In these austere times tightening the purse strings could mean getting a little more creative with your lunch menu, making it a little less expensive. Save money by making your lunches at home and bringing them with you to work. Plus you’ll have greater control to create healthier, cheaper, delicious meals.
The truth is, any lunch you make yourself will taste 27 times better than the extortionate slippery salad with dodgy dressing, or the soggy sarnies you could end up buying off the shelf.
We mustn’t over look the ubiquitous sandwich with bespoke fillings that you can make yourself at home to save a few bob, but always pack yourself a lunch box to look forward to. Try using up food left from the night before, or in fact, you might want to make extra food for dinner so you’ll have goodies to bring for lunch. Include fresh fruit and tins of soup at very little extra cost.
Bring in leftover pieces of last night’s pizza, also, wraps can be made at the speed of light, and will include your own choice of ingredients.
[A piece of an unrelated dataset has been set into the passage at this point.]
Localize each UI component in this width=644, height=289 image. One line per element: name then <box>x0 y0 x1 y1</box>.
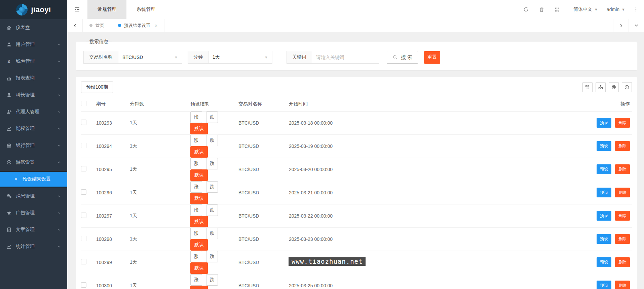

Roast chicken is versatile and flexible, so pick up a bigger bird than usual for more extras. Pick off every scrap of meat, this can then be chucked straight from the fridge into rice, pasta or salad, use the carcass to make stock for soup as well.
Make more casserole than you need and pad it out with boiled new potatoes or quinoa, which adds a little variation too.
Chilli con carne uses cheap ingredients, Throw a few potatoes into the oven while you’re eating, and gain yourself some jackets to go with leftover chilli for lunch.
Tins of tuna travel well, all you need is a can opener, then toss the fish, along with some mayo or your favourite dressing into some rice, pasta, or canned pulses such as beans, chickpeas or lentils, yum!
Muffins, bread, crispbreads and savoury biscuits don’t need refrigerating and are all good for bulking out your lunch.
Serving food up the second time around
If you’re planning to keep food for the next day, cool it as quickly as possible and get it into the fridge. Once cooked, you should aim to get it into the fridge within 90 minutes. Avoid the temptation to leave things cooling on the hob overnight.
If you have the facilities at work to reheat food, make sure that it’s piping hot the whole way through.
Keep food in the office fridge until you’re ready to use it. Don’t pop it in your bag to take to work and then leave it there until lunchtime.
Make sure all food is carried in thoroughly sealed containers.
Beating the budget when you eat out
If you really need leave the office for lunch, check web sites such as Vouchercodes for downloading or printing coupons for restaurant discounts and promotions. There are also money saving dining apps for your tablets and smart phones.
Look online for details of discount dining cards such as the Gourmet society, tastecard, and Hi-life, the deals can vary from 50% off food, 2 for 1, or 25% off the total bill including drinks.
Some cards give you free initial membership, usually for three months, and then ( if you bide your time) will sometimes offer a substantial discount on the annual fee, which you can quickly recoup in savings.